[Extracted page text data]
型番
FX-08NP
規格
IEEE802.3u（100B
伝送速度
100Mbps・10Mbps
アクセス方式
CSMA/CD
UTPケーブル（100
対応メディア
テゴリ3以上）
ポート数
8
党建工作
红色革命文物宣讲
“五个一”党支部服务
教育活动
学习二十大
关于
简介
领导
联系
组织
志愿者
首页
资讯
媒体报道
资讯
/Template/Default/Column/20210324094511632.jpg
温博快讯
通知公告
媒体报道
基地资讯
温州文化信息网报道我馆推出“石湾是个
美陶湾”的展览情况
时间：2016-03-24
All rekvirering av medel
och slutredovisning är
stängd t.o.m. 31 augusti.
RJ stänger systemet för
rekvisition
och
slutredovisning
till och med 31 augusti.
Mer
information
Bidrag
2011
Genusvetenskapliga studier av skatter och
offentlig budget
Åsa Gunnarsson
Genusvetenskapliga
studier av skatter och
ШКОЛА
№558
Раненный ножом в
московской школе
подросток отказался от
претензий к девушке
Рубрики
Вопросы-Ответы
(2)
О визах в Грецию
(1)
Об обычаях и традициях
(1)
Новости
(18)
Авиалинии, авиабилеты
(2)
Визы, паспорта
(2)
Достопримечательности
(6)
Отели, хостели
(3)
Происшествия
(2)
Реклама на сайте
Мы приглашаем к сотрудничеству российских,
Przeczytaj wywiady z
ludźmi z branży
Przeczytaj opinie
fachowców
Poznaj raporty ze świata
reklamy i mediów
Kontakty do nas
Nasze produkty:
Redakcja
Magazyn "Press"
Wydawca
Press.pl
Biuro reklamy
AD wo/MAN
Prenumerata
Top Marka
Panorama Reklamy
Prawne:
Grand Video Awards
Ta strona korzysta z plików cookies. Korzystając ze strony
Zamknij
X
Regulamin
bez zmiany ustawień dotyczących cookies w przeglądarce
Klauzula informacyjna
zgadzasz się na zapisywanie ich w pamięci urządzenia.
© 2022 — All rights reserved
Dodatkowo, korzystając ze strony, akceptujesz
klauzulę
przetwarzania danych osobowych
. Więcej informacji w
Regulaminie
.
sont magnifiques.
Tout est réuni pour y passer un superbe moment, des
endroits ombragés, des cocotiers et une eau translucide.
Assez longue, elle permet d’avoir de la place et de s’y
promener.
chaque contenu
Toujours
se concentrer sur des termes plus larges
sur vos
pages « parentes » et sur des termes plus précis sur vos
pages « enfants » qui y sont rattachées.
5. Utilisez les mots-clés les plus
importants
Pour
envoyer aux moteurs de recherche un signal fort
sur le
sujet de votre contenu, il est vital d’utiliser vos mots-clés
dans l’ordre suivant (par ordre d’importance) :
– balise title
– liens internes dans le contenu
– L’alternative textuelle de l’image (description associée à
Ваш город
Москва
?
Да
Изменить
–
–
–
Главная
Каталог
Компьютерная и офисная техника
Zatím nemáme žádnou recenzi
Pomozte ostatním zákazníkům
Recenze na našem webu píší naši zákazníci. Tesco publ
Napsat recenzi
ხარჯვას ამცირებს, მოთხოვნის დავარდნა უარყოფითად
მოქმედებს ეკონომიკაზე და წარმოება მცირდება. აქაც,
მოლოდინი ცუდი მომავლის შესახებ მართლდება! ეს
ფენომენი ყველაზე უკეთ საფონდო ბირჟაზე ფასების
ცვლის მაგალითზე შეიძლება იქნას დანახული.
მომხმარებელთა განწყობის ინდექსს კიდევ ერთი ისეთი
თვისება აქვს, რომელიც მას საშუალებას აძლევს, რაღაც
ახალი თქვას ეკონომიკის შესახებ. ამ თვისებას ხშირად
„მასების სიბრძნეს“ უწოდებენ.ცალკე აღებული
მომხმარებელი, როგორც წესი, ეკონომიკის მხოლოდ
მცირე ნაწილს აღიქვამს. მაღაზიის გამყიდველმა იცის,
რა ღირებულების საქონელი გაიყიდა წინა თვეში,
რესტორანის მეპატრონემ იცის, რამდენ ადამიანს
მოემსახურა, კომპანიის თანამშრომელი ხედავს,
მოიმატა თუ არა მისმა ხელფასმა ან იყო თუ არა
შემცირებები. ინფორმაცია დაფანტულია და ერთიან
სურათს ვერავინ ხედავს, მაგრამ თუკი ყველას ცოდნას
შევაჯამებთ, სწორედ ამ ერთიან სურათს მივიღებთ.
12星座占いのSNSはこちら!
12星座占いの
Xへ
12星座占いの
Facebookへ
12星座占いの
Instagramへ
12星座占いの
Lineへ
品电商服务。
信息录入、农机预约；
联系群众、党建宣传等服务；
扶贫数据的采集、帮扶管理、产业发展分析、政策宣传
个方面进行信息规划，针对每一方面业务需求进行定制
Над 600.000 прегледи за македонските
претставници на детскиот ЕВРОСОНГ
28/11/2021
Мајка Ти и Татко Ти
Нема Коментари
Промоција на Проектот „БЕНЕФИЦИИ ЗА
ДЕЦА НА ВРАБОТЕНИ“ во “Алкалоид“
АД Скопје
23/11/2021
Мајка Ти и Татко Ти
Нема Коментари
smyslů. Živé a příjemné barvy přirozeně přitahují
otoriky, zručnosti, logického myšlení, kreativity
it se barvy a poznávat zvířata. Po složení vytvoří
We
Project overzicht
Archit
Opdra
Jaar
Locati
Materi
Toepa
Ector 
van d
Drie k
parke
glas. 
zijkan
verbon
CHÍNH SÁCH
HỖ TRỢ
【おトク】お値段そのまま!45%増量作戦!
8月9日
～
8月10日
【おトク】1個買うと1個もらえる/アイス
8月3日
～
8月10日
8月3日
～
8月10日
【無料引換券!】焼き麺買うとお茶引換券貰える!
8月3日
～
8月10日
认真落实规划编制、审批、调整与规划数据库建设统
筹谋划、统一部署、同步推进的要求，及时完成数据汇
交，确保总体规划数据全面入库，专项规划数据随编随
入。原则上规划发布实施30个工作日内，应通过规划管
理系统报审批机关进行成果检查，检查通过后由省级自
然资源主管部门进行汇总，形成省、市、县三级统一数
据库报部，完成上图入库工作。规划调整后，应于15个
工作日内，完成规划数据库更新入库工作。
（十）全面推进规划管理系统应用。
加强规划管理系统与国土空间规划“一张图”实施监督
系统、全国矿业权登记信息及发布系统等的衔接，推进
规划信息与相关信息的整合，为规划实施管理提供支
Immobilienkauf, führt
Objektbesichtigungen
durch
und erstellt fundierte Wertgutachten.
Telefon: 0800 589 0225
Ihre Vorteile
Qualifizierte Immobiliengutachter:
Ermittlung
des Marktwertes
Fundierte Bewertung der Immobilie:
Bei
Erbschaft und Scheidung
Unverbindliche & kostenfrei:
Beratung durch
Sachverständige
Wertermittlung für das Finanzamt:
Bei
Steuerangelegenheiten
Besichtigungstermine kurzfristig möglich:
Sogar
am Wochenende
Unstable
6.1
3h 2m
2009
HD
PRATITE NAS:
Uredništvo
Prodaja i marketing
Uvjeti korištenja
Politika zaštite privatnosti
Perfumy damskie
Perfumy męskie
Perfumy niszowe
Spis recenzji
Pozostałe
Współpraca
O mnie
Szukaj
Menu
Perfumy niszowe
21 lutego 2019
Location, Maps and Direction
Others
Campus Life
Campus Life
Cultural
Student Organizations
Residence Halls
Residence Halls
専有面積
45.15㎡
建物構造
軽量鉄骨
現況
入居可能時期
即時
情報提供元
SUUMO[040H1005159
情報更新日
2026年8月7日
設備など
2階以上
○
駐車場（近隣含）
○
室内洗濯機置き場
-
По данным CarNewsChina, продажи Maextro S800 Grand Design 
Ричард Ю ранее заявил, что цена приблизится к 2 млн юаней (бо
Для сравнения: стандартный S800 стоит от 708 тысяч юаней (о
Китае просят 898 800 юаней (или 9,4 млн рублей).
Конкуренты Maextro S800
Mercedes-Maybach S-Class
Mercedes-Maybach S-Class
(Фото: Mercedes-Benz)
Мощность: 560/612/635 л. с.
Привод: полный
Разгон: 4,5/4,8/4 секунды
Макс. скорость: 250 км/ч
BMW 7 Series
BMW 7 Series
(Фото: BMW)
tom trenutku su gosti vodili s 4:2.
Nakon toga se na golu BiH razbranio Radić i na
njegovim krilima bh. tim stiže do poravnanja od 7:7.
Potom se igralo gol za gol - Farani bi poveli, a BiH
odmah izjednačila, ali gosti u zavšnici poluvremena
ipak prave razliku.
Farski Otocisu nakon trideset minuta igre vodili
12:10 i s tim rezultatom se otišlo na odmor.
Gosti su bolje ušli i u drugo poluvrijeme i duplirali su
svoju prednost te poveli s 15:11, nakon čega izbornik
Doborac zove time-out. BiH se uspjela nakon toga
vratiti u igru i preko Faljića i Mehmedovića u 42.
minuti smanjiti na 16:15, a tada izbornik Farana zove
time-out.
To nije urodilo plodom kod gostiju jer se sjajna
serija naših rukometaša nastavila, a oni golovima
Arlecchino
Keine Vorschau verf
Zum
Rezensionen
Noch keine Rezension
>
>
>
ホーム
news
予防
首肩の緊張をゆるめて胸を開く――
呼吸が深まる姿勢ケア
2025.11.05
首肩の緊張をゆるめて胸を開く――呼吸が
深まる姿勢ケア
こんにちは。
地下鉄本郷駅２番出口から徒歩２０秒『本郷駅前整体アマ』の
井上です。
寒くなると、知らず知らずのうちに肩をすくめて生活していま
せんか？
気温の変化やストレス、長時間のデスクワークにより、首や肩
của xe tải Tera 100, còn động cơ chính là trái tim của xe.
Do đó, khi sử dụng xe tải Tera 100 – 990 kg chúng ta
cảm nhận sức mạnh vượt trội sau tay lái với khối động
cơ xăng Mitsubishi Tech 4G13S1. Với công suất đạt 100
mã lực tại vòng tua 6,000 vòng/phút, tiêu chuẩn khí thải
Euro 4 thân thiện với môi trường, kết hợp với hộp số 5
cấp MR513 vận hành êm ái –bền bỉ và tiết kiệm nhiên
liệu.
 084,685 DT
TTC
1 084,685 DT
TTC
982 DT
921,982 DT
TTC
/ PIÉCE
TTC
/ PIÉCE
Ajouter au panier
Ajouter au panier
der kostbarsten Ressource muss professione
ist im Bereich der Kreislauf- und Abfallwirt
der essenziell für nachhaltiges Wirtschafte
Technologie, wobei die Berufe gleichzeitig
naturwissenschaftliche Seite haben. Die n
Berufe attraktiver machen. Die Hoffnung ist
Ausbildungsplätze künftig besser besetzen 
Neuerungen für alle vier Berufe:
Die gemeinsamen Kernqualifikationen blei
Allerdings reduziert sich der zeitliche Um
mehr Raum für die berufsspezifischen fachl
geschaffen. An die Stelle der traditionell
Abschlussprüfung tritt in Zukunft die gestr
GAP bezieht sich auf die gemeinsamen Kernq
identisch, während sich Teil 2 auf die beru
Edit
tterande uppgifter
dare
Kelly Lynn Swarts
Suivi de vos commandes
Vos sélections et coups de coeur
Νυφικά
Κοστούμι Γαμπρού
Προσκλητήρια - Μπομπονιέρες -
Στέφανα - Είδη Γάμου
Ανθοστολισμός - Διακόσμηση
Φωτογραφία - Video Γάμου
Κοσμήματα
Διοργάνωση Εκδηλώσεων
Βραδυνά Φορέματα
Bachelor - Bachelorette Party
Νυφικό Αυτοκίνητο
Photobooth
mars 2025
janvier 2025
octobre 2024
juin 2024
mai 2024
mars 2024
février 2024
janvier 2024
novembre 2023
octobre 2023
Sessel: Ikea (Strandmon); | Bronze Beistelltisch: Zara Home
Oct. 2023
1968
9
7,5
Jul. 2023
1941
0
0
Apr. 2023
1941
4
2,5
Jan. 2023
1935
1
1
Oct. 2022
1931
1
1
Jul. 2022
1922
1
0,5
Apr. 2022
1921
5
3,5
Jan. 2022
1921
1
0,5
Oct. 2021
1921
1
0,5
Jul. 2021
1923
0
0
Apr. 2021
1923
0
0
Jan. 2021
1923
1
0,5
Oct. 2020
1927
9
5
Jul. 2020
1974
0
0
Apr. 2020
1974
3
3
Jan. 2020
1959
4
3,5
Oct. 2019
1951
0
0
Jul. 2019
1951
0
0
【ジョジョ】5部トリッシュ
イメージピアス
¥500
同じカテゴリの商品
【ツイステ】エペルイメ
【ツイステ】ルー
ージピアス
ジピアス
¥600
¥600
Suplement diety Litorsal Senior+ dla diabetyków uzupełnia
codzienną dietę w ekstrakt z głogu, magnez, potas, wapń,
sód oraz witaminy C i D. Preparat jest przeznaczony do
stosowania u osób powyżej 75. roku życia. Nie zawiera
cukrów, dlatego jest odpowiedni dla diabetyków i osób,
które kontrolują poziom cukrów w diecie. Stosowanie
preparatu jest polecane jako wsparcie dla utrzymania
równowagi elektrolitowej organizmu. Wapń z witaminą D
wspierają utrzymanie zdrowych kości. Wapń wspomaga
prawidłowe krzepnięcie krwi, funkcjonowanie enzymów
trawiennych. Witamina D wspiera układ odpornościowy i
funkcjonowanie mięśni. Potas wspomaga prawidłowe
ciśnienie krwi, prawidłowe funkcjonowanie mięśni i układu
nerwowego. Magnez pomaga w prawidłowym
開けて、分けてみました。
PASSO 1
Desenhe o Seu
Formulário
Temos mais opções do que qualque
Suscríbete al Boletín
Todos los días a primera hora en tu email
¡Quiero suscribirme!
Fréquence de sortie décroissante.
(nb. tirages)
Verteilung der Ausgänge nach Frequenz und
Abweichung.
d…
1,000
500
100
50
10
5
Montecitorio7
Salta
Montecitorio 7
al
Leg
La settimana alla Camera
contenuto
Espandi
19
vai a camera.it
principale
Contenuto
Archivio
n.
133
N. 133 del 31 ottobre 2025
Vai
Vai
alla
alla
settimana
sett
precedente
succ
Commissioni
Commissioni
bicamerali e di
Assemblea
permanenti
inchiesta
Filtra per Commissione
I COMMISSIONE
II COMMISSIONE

§ **WHAT NEEDS TO BE DONE**:
Repeat exactly the lines from the first line of the records above through the line containing "时间：2016-03-24", both included, and nothing else.

§ **SOLUTION TO THE PROBLEM**:
型番
FX-08NP
規格
IEEE802.3u（100B
伝送速度
100Mbps・10Mbps
アクセス方式
CSMA/CD
UTPケーブル（100
対応メディア
テゴリ3以上）
ポート数
8
党建工作
红色革命文物宣讲
“五个一”党支部服务
教育活动
学习二十大
关于
简介
领导
联系
组织
志愿者
首页
资讯
媒体报道
资讯
/Template/Default/Column/20210324094511632.jpg
温博快讯
通知公告
媒体报道
基地资讯
温州文化信息网报道我馆推出“石湾是个
美陶湾”的展览情况
时间：2016-03-24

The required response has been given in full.